If Congress chooses to go with the exchanges, these folks could have access to coverage as soon as 2022. That’s the clear upside. However, there are important questions about the level of out-of-pocket spending these individuals would have when they use their coverage, and there’s the question of benefits. Since exchange benefits may fall short of Medicaid required coverage in some instances, which could leave vulnerable individuals struggling. Alternatively, if they go with the new federal program, the runway is much longer to actually getting people covered.

Benefits and cost sharing would likely be more Medicaid-like. But all of that would take quite a while to design and implement. Not to mention if there would be a role for managed Medicaid or if it would all be fee-for-service.

That leads to the conclusion that is gaining traction with some people on the hill. First, allow these folks into the exchanges and then eventually migrate eligibility into the new program once it has been established.

Elizabeth Carpenter

Yeah. And Massey, as I hear you talk, all I can think about is the churn conversation that we have with this population and how that certainly sort of re-emerges. Not that it ever went away, but becomes sort of in the spotlight especially if we’re talking about sort of putting people in exchanges, transferring them, et cetera, et cetera. So another really interesting piece to watch.

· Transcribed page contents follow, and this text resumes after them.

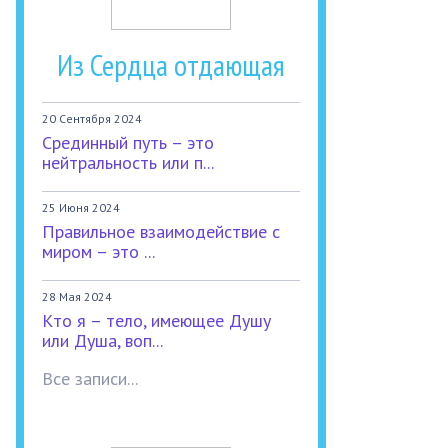
Из Сердца отдающая
20 Сентября 2024
Срединный путь – это
нейтральность или п...
25 Июня 2024
Правильное взаимодействие с
миром – это ...
28 Мая 2024
Кто я – тело, имеющее Душу
или Душа, воп...
Все записи...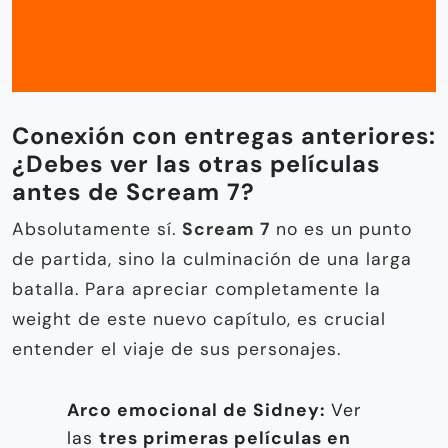
Conexión con entregas anteriores:
¿Debes ver las otras películas
antes de Scream 7?
Absolutamente sí.
Scream 7
no es un punto
de partida, sino la culminación de una larga
batalla. Para apreciar completamente la
weight de este nuevo capítulo, es crucial
entender el viaje de sus personajes.
Arco emocional de Sidney:
Ver
las
tres primeras películas en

You mentioned the difference in benefits and more specifically benefit design. If you’re a biopharmaceutical company listening right now, what are you thinking about as it relates to your patients really being able to access their drugs?

Massey Whorley

So Elizabeth, you kicked us off in this conversation talking about reconciliation. And certainly biopharma has a lot of things to pay attention to. So this may not be on your front burner, but it is worth paying attention to.

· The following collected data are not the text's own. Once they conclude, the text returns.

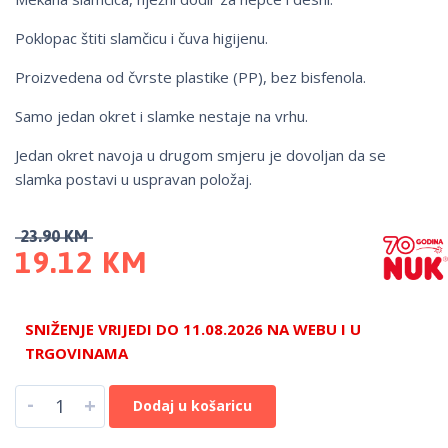
Poklopac štiti slamčicu i čuva higijenu.
Proizvedena od čvrste plastike (PP), bez bisfenola.
Samo jedan okret i slamke nestaje na vrhu.
Jedan okret navoja u drugom smjeru je dovoljan da se
slamka postavi u uspravan položaj.
23.90
KM
19.12
KM
SNIŽENJE VRIJEDI DO 11.08.2026 NA WEBU I U
TRGOVINAMA
-
+
Dodaj u košaricu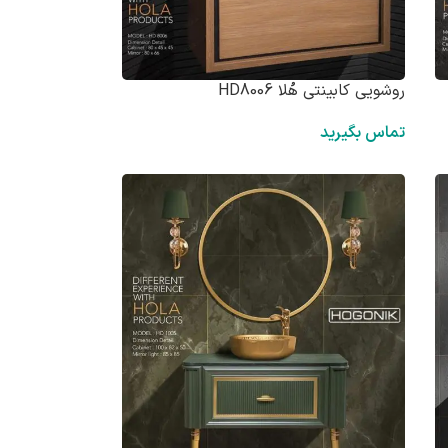
روشویی کابینتی هُلا HD8006
تماس بگیرید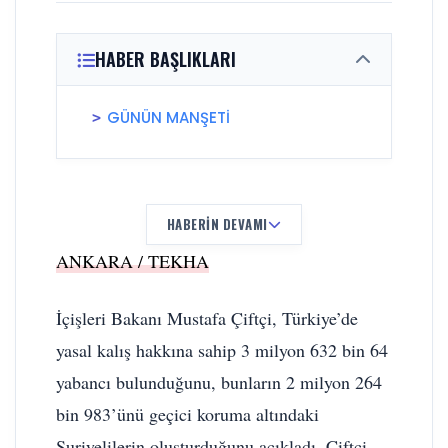
HABER BAŞLIKLARI
GÜNÜN MANŞETİ
HABERIN DEVAMI
ANKARA / TEKHA
İçişleri Bakanı Mustafa Çiftçi, Türkiye’de
yasal kalış hakkına sahip 3 milyon 632 bin 64
yabancı bulunduğunu, bunların 2 milyon 264
bin 983’ünü geçici koruma altındaki
Suriyelilerin oluşturduğunu açıkladı. Çiftçi,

So on the one hand, getting more people coverage is great news because they can gain access to a regular source of care, identify and treat issues they may have, and increase compliance with their prescription regimens.

On the other hand, the path that this takes is really important. It has ramifications for drug pricing and reimbursement. Exchange plans function very differently from Medicaid fee-for-service or managed Medicaid, and lots of questions could emerge about formularies, rebates, and other things depending on the path.

Elizabeth Carpenter

Yeah, that makes sense. And there’s definitely a lot to talk about today, but I think we’re going to go ahead and start to wrap things up. I’d ask if there’s anything that we didn’t talk about that we should mention before we let our listeners go.

Massey Whorley

Absolutely. So I think, again, there is the cost to the federal government and how this competes with other congressional priorities. By taking this exclusively into federal control, all of the costs will be borne by the federal budget.

And moreover, the policy specifics of this will directly in the impact the price tag since, for example, exchange coverage is usually more expensive than Medicaid because exchange plans typically have higher rates than Medicaid.

And then the last piece of this is the procedural part. This legislative vehicle for the policy proposal will be the reconciliation package, and as a result, it will have to comply with the Byrd Rule. Coincidentally, the fact that this policy prevents a federal cost likely helps its procedural case.

Elizabeth Carpenter

Yeah, talk about a podcast episode, The Byrd Rule, and how it’s going to impact how all of us spend our next few months. So Massey, with that, I’m going to thank you for your time and for the really interesting discussion.